The truth about road trips

roadtrip
Road to Everywhere. Cruising our way through the cloudy Splügen Pass, a mountain border made nearly invisible by the misty weather that day.

We’ve been offline for a week: Drove through 4 countries in one day, wandered through legendary castles, forests and sped through heart-stopping autobahns…celebrated the great-grandfather’s 87th, visited a UNESCO Heritage City, hunted for Steinpilz and ate half a roasted duck, got hooked on Leberknödelsüppe, had our very own Oktoberfest with an accordion player. Drank even more.

Taught my kids that seasons change, and so does the view in different countries, the cultures, the schnapps, the language, the weather—but never the need to say thank-you.

We passed over the Alpine range twice and stopped to smell the bright yellow flowers at the top.

Splügen

Here, we took a break from the 8 hour drive to enjoy the sunlight atop Splügenpass, the mountain border which divides Italy and Switzerland. Going there was a drive through thick fog and rainy weather.

Truth be told, I was scared to venture on the invisible path which climbed higher into the clouds, but still I trusted my husband’s good driving skills.

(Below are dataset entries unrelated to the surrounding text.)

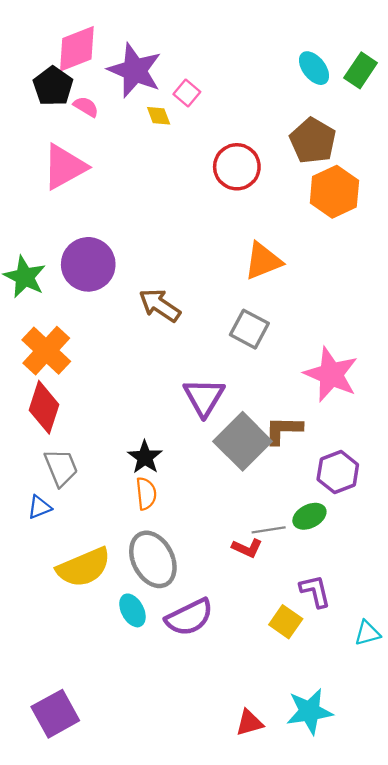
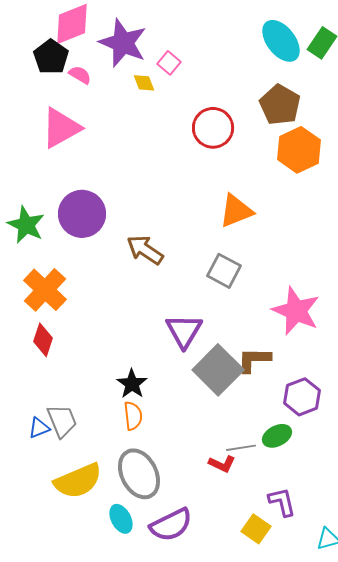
cyan ellipse: (314, 68) -> (281, 41), size x1.4
red diamond: (44, 407) -> (43, 340), size x0.7
gray trapezoid: (61, 467) -> (62, 421), moved

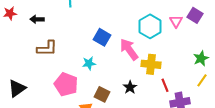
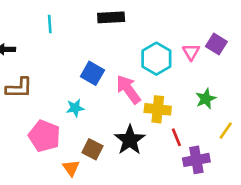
green star: (201, 58) -> (206, 99), moved
black star: (130, 87) -> (130, 140), size x1.6

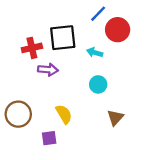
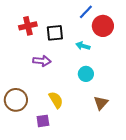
black square: (63, 38) -> (55, 33), size x0.7
red cross: (32, 48) -> (28, 26), moved

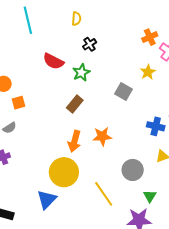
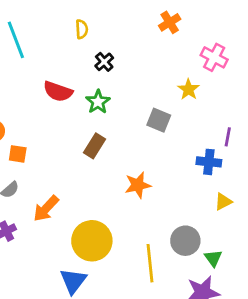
orange cross: (150, 37) -> (170, 22), moved
orange square: (19, 103) -> (18, 154), turned 32
orange arrow: (74, 141) -> (46, 208), moved, turned 35
gray circle: (133, 170) -> (185, 241), moved
yellow line: (104, 194) -> (150, 263), turned 36

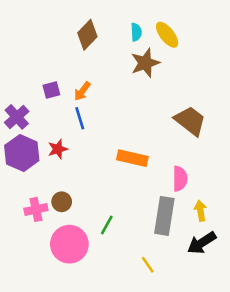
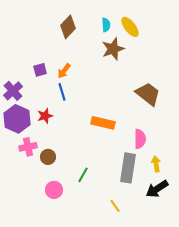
pink cross: (36, 209) -> (28, 147), moved
pink circle: (69, 244) -> (54, 190), size x0.6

The return trip a week later was much easier—sunshine and bright green illuminating the now-visible zig-zag path, making it more of a joyride.

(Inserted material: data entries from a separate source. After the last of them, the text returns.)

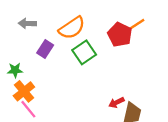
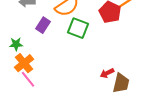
green square: (84, 52) -> (78, 28), turned -35

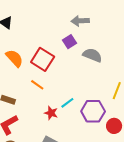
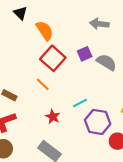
purple square: (69, 42) -> (85, 54), moved
orange semicircle: (14, 58) -> (45, 31), moved
cyan line: (67, 103) -> (80, 103), moved

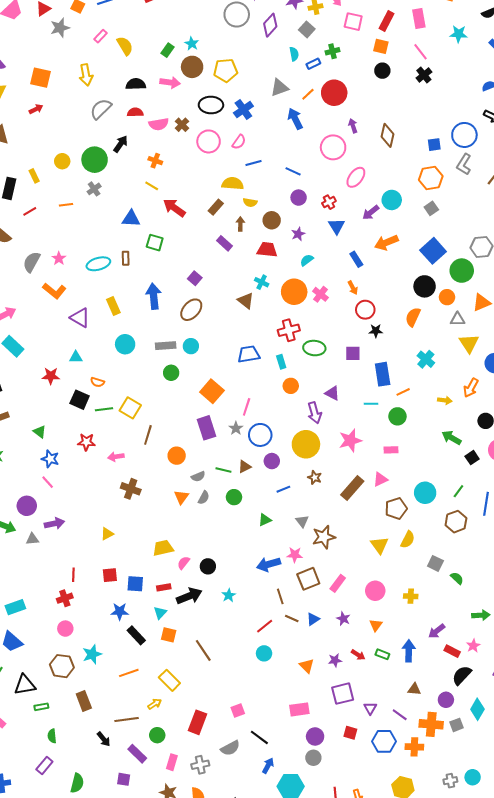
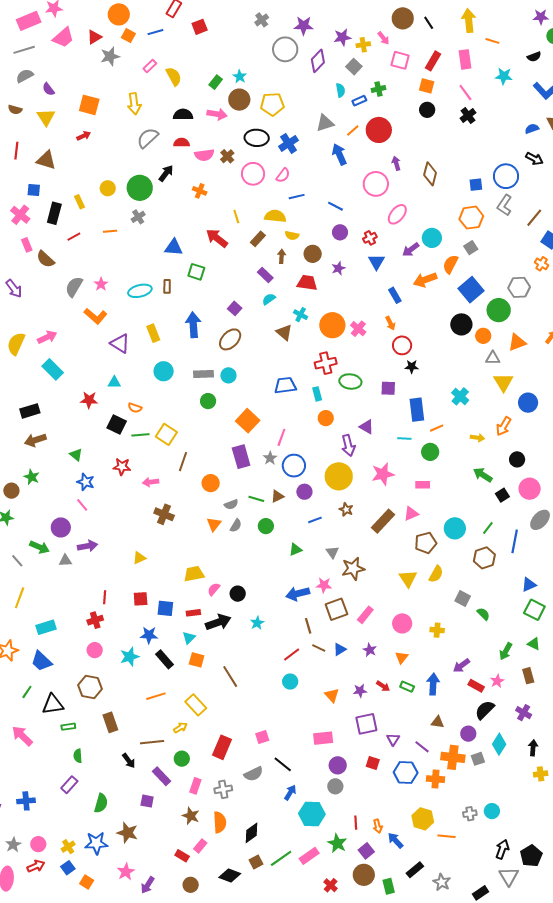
yellow line: (152, 186) -> (236, 217), moved, turned 40
cyan semicircle: (307, 260) -> (269, 299), moved
orange semicircle: (413, 317) -> (450, 264), moved
green arrow: (481, 615) -> (506, 651), turned 120
cyan star: (92, 654) -> (130, 657), moved

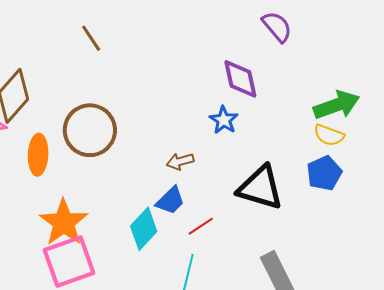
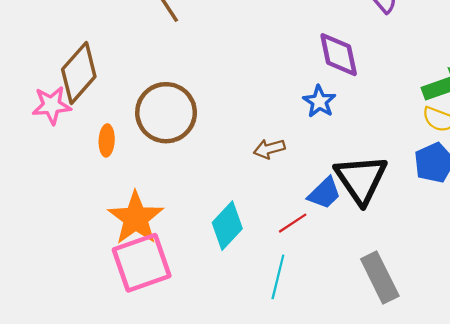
orange ellipse: (38, 155) -> (107, 140), size x0.7
black triangle: (260, 188) -> (361, 179), turned 39
blue trapezoid: (170, 201) -> (324, 193), moved

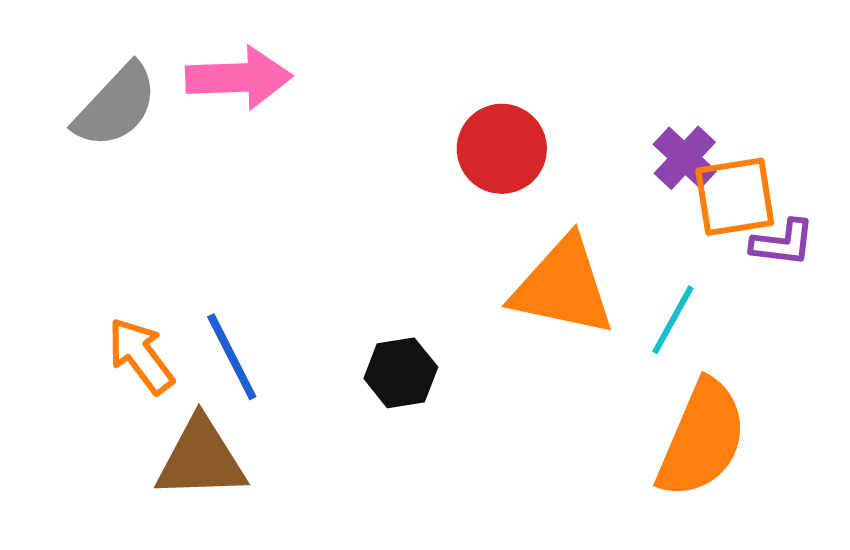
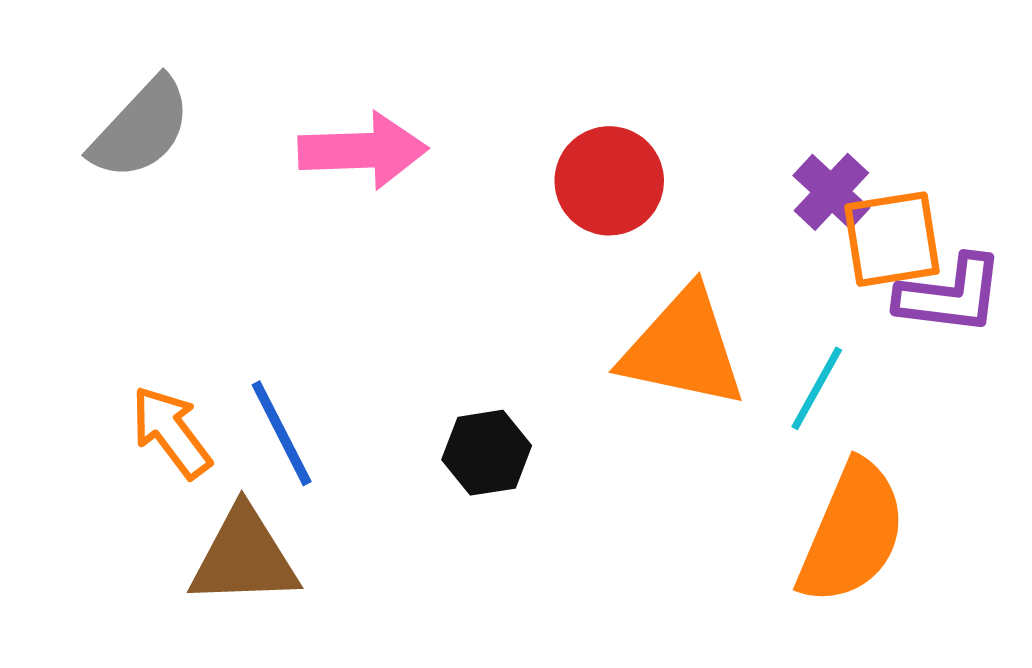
pink arrow: (239, 78) -> (363, 150), moved
purple L-shape: (783, 243) -> (950, 295), size x1.4

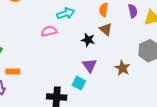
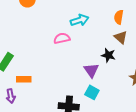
black star: (88, 40) -> (108, 55), moved
purple triangle: (90, 65) -> (91, 70), moved

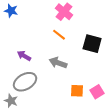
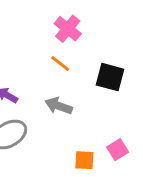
orange square: (77, 91) -> (84, 160), moved

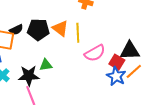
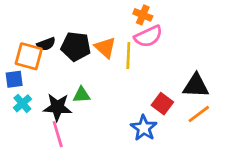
pink semicircle: (95, 53) -> (148, 36), moved
red square: (117, 62) -> (162, 104), moved
blue star: (116, 76) -> (144, 128), moved

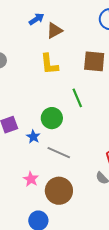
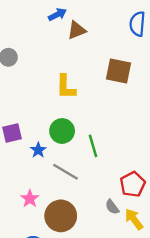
yellow L-shape: (49, 64) -> (66, 87), moved
green line: (77, 98) -> (93, 146), moved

In a way, I loved the fact that we were disconnected (from the internet), and free to just enjoy each other. With no social media access, there was no news from other continents, no updates to share, no other lives to compare with, but the joy of our own special moments, and our fun-loving kids.

Time for hugs at "Mittelpunkt", the exact middle point of Germany
Time for hugs at “Mittelpunkt”, the exact middle point of Germany

In the car, of course the husband and I bickered (8 hours a day is a long way to drive!)…but we also made up, played Who Am I games, read novels (me reading aloud because it was less scary to look down at the book than through the windshield while racing down the autobahn…) and listened to really corny music on the radio.

wandern
I’m addicted to mushroom hunting! So are the kids 😉 In search of steinpilz (funghi porcini) behind an old castle in Germany.

And the truth about long-distance road trips with family is that they do test your parenting patience, your marriage, your endurance and tolerance. They leave you with those rugged memories of both adventures and misadventures.

on the road again
Leaving Switzerland. After a week of being on the road, still all smiles. And what gorgeous weather we were welcomed back to in Italy!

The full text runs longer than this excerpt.